▸ PROBLEM TO SOLVE
What is needed is an exact copy of every line from the one containing "Lighting (448, 37)" through the end of the entries; please set it down without any pictures.

•••

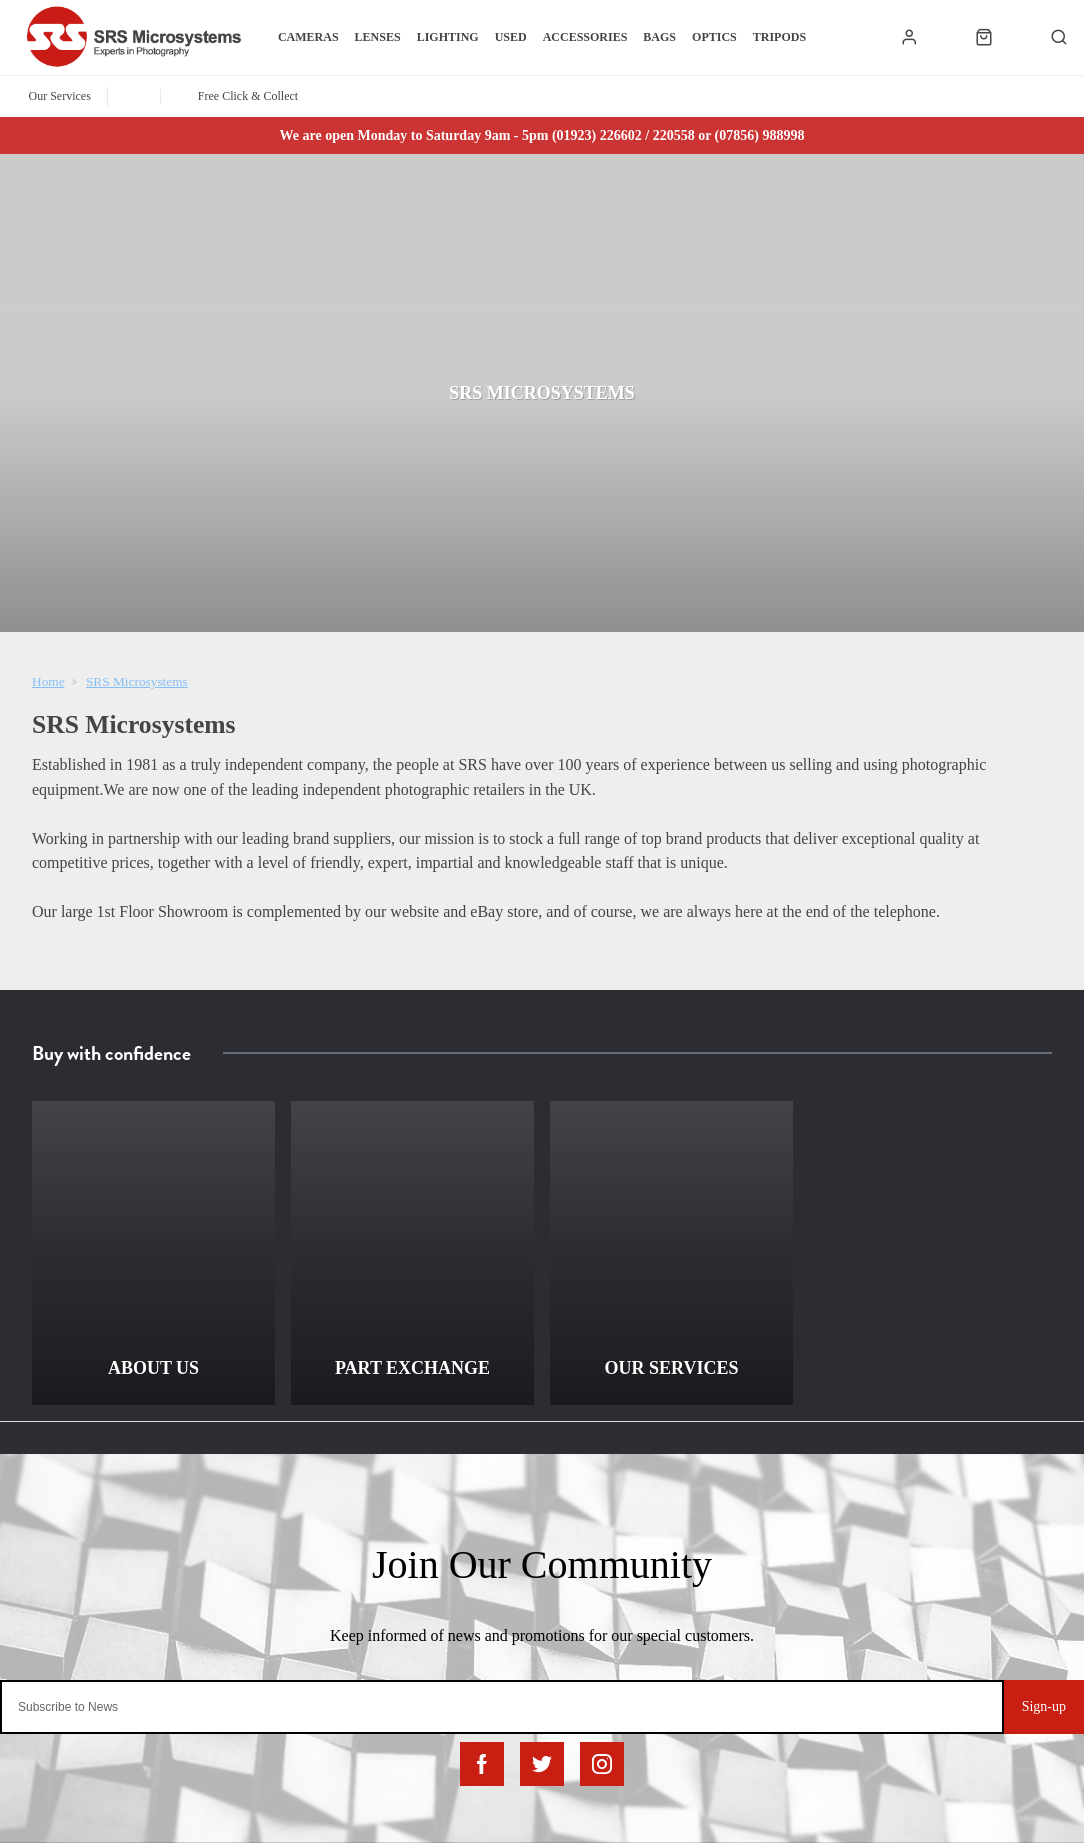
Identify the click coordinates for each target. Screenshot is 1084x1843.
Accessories (585, 37)
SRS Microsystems (137, 681)
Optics (714, 37)
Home (48, 681)
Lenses (378, 37)
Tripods (779, 37)
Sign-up (1044, 1706)
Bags (659, 37)
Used (511, 37)
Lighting (448, 37)
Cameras (308, 37)
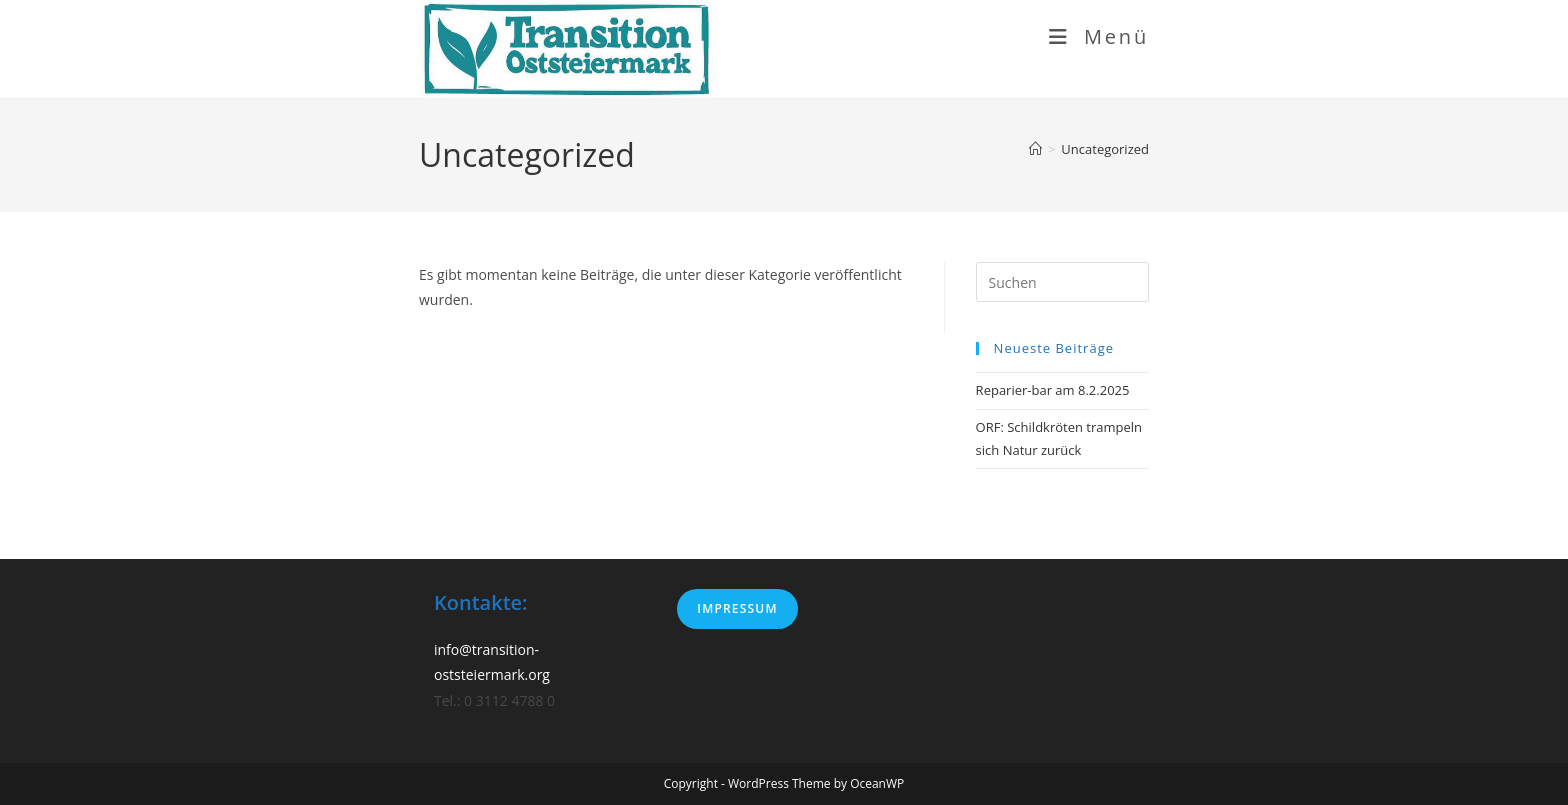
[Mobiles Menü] (1099, 36)
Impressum (737, 608)
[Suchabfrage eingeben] (1062, 282)
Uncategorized (1105, 149)
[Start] (1035, 149)
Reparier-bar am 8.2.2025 (1053, 390)
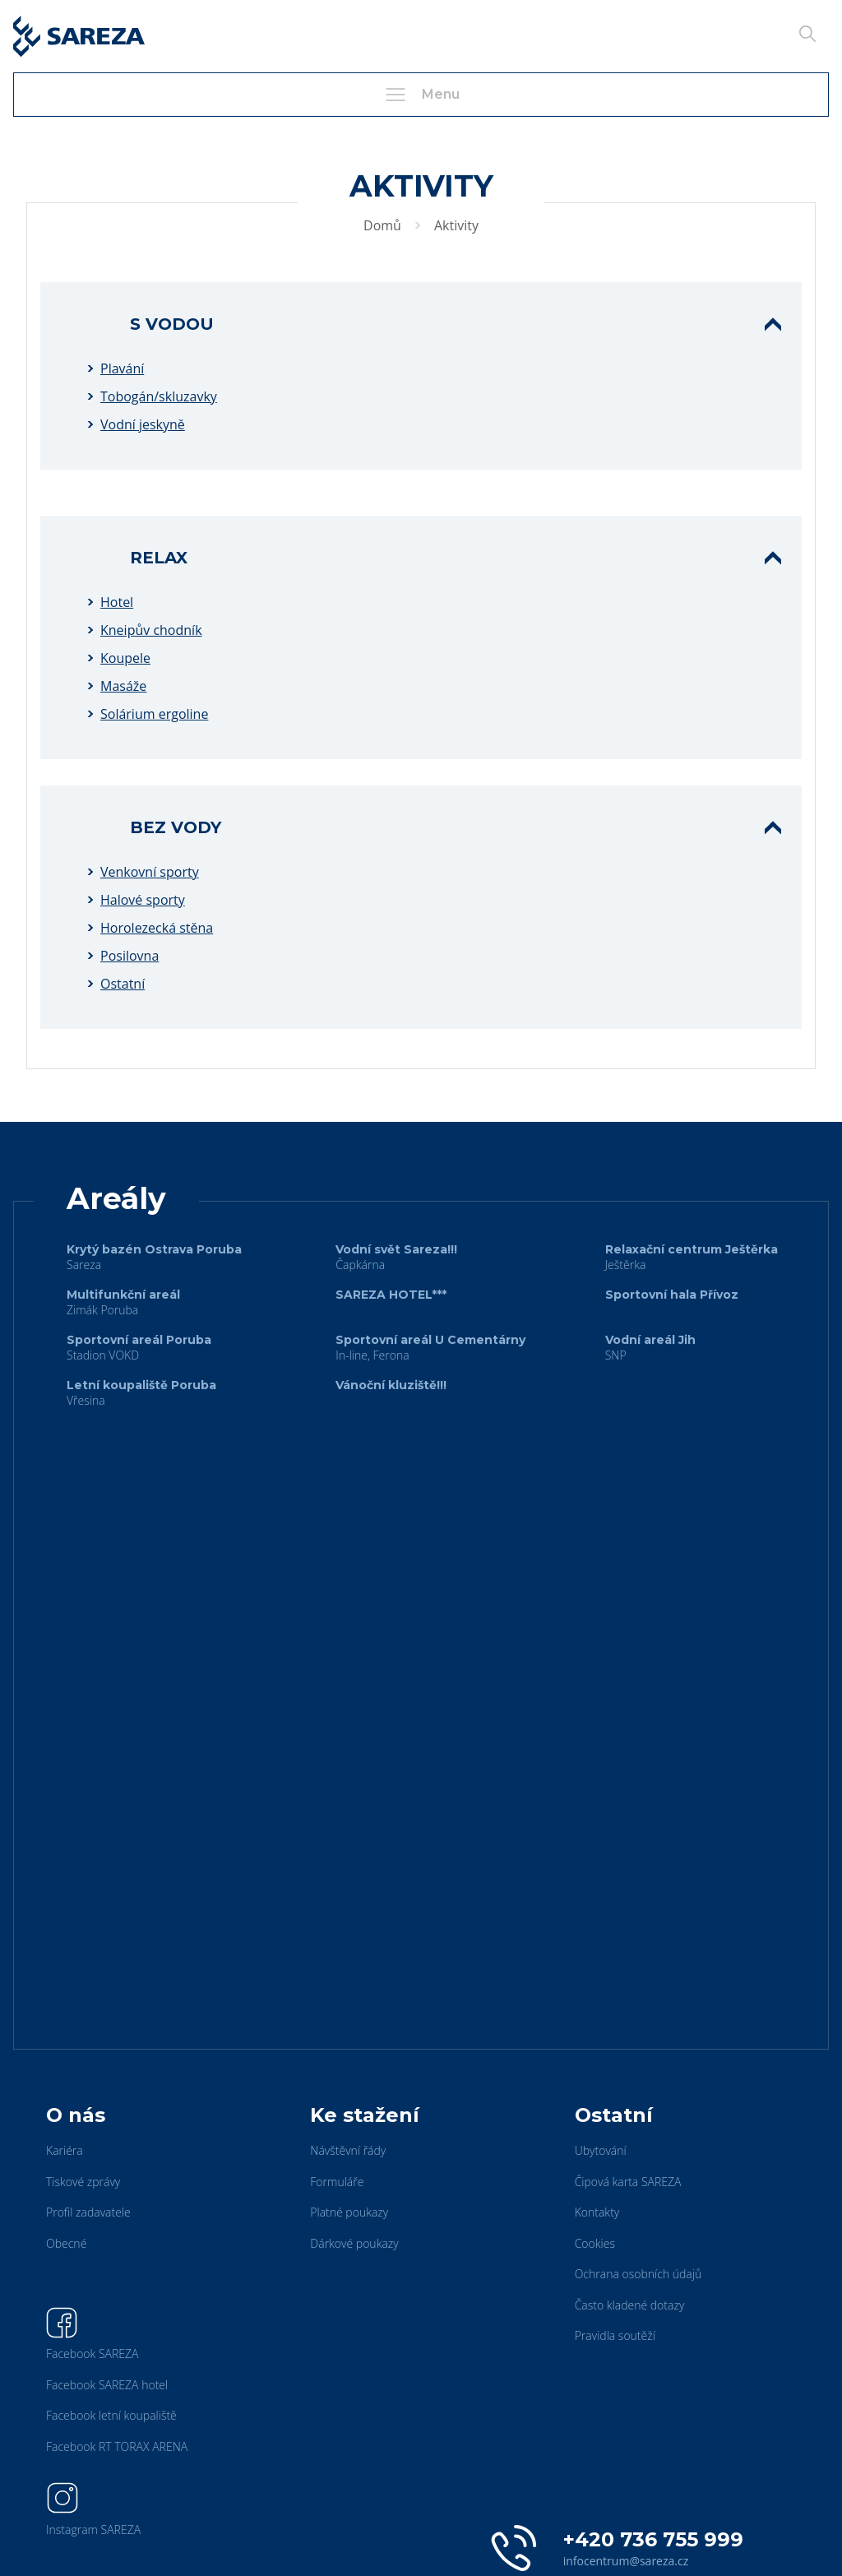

•••

▸ RESULT
Lighting (448, 37)
Cameras (308, 37)
[Mobiles Menü] (1099, 36)
Impressum (737, 608)
[Suchabfrage eingeben] (1062, 282)
Uncategorized (1105, 149)
[Start] (1035, 149)
Reparier-bar am 8.2.2025 (1053, 390)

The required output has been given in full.